Lillian pushed those nauseating memories aside and continued, "His hair was sandy brown... the color soil turns after a light rain." Her stomach churned in anxiety. She should have tried harder to paint him with kind words, words that would make Sawyer believe she had loved her husband.

She took a deep breath and allowed the words to come without any thought of guarding what she said. "We were married for six years. I suppose it was a tolerable marriage, compared to some, but it wasn't what I had hoped for. If my parents hadn't died, I never would have married him."

The truth startled her for a moment, setting something free within her, and she continued, "We weren't able to have children. He had other things that he believed were a better use of his time than—doing what would be necessary to... produce children." She grimaced and pressed her right hand to her flushed cheeks.
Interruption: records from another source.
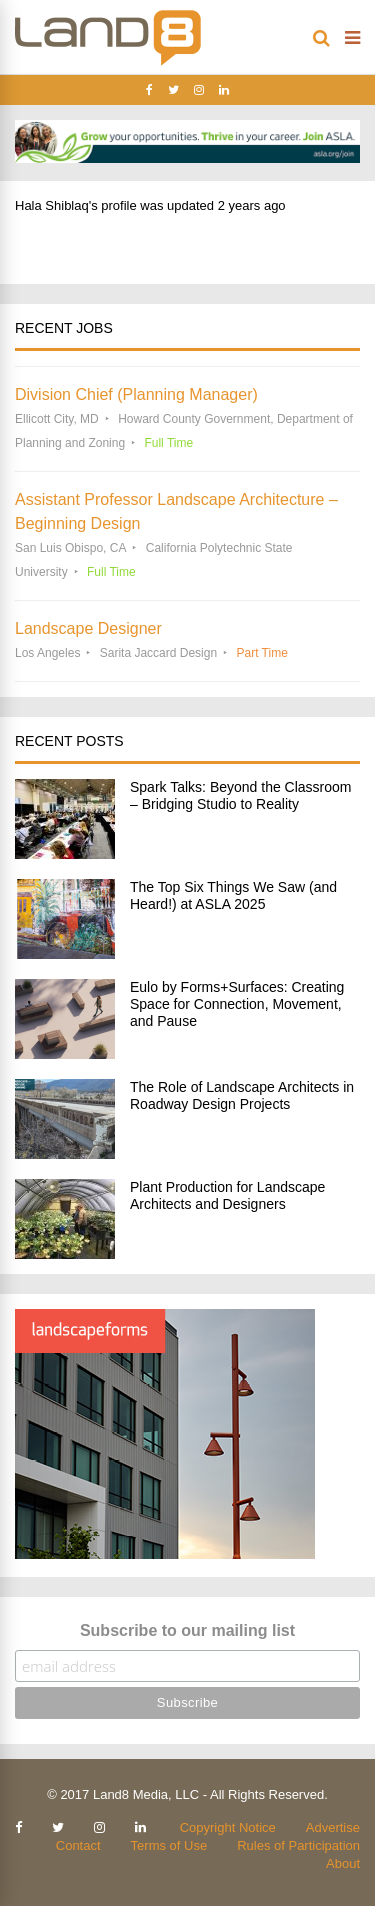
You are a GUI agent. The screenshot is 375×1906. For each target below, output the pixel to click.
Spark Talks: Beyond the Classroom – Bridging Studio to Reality (241, 795)
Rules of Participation (298, 1845)
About (343, 1863)
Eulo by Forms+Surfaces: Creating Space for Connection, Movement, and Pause (237, 1004)
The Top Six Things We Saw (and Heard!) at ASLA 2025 (233, 895)
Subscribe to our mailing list (187, 1630)
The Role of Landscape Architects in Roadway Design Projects (242, 1095)
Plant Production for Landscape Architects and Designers (227, 1195)
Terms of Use (169, 1845)
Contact (78, 1845)
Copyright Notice (228, 1827)
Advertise (333, 1827)
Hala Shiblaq (52, 205)
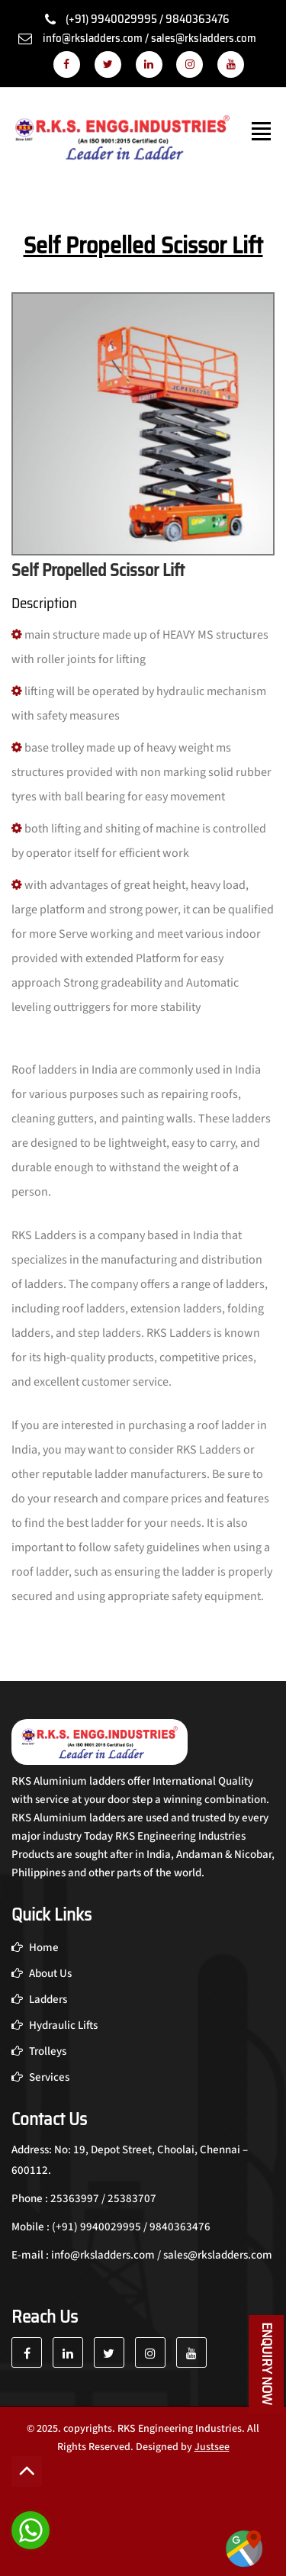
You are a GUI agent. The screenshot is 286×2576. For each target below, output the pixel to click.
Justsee (212, 2447)
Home (35, 1948)
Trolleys (38, 2051)
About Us (41, 1974)
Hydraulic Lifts (54, 2025)
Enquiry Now (267, 2364)
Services (40, 2077)
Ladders (39, 2000)
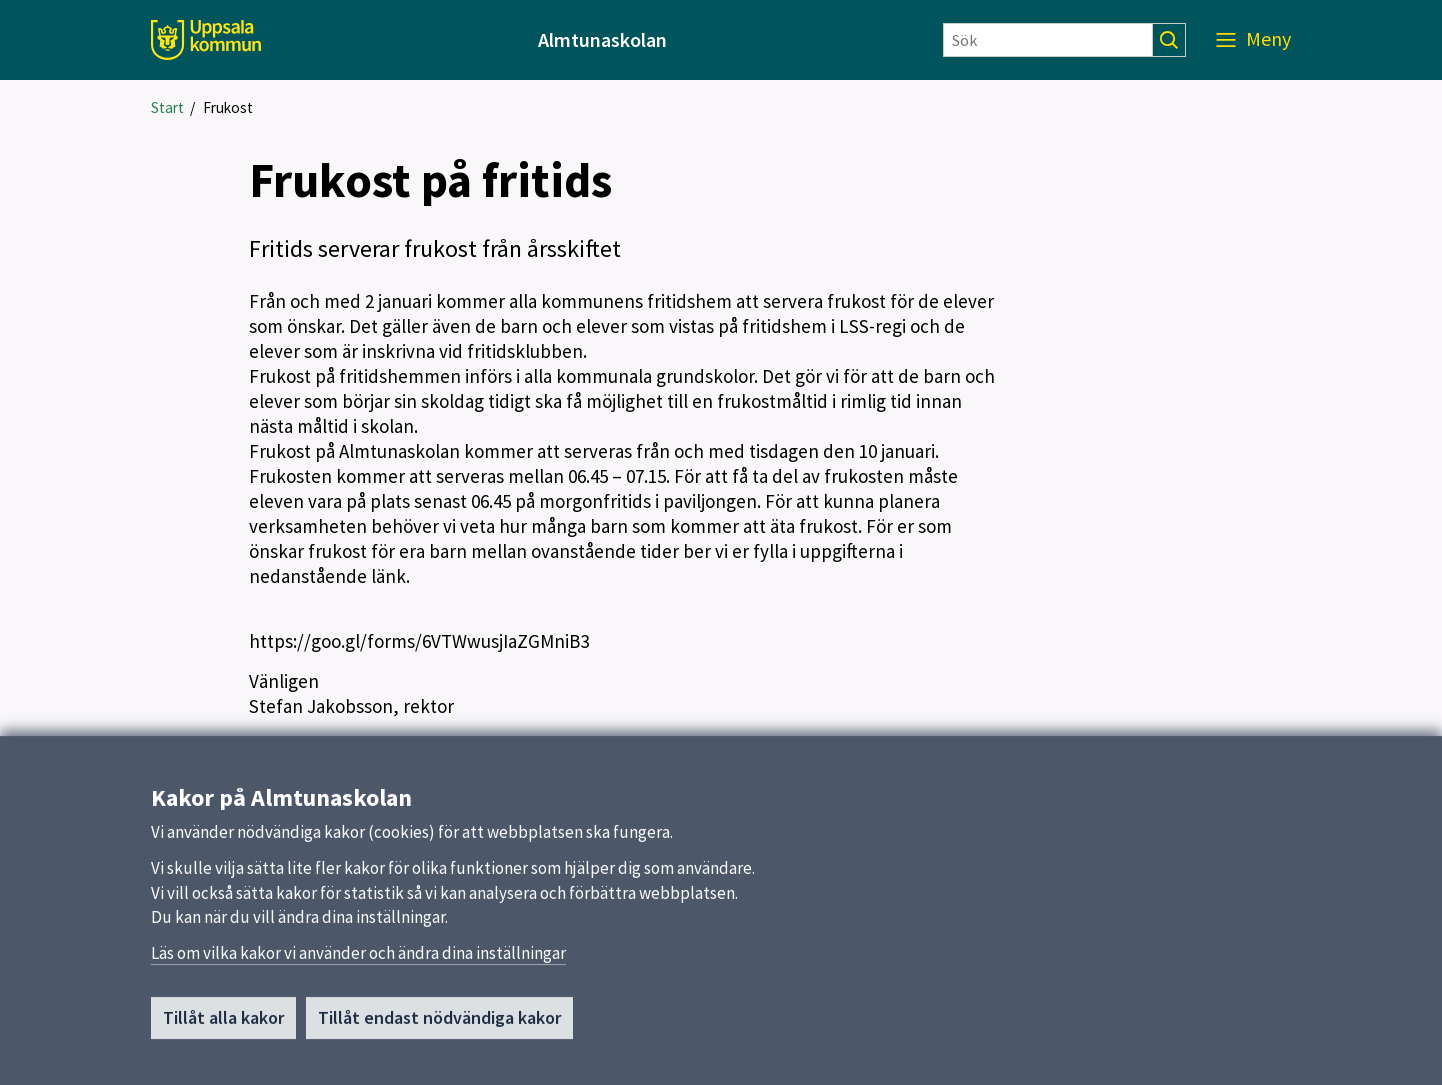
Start (167, 107)
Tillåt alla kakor (223, 1025)
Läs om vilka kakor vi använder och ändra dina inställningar (358, 961)
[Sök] (1048, 40)
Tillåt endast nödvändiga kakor (439, 1025)
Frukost (228, 107)
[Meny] (1253, 40)
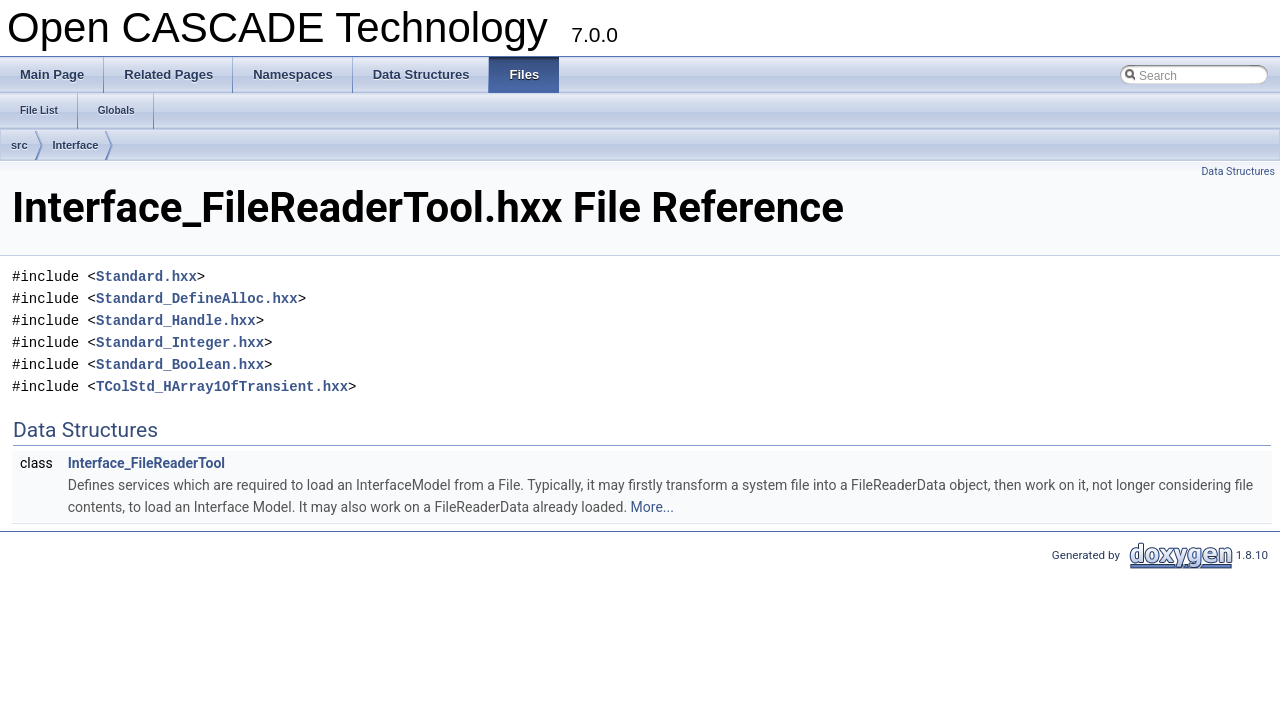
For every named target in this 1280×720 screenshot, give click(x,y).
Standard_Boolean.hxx (180, 364)
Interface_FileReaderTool (146, 463)
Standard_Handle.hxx (176, 320)
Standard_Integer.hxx (180, 342)
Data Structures (1238, 171)
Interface (76, 145)
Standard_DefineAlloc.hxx (197, 298)
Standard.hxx (146, 276)
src (19, 145)
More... (652, 507)
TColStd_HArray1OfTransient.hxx (222, 386)
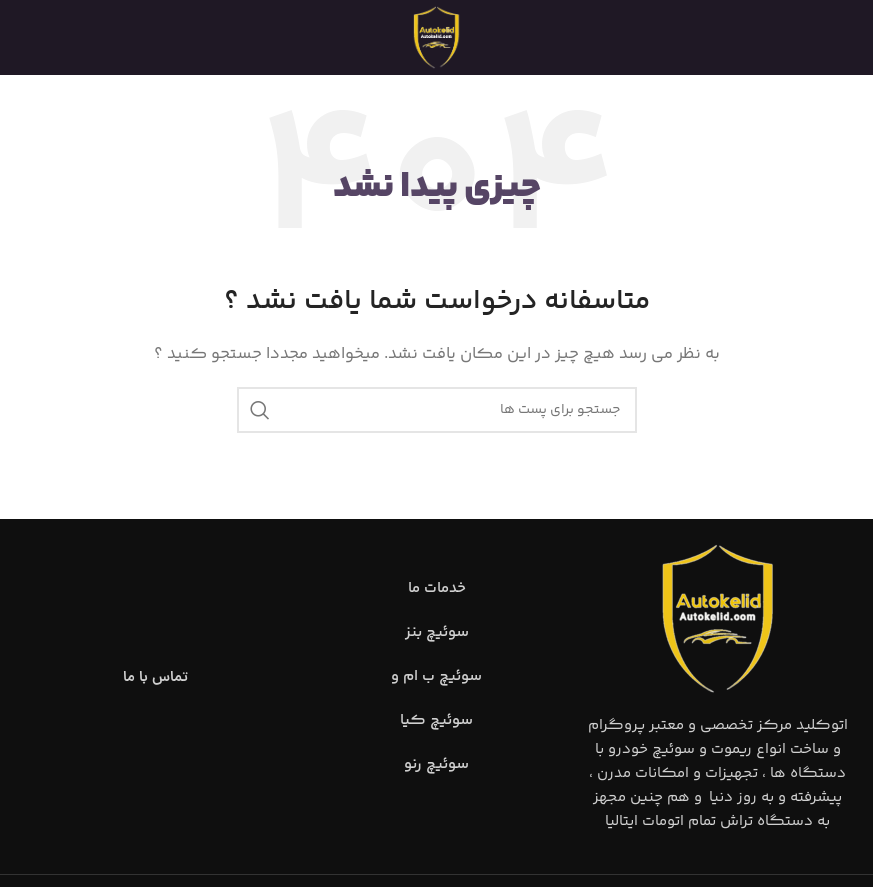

Why had she said that? Sawyer didn't need to know such intimate details.

Out of the corner of her eye, she watched Sawyer straighten in his chair at the news and decided she needed to divert his attention to less embarrassing topic. "Richard had hemophilia." Yes, that was much better. She cleared her throat and continued, "There was an accident. He should have taken a different mount, one of the farmhands warned him against taking his new mare, but he'd just bought her and rarely listened to anyone other than himself. The mare was extremely temperamental and took exception to his handling of her."

Sawyer grunted, thoroughly unimpressed with what he'd learned of her dead husband so far.

She turned and faced him. "He was thrown and broke his leg when the mare ran over him in her dash through town. The bone broke through the skin—the doctor told me it was a death sentence itself even if he hadn't had his blood disease."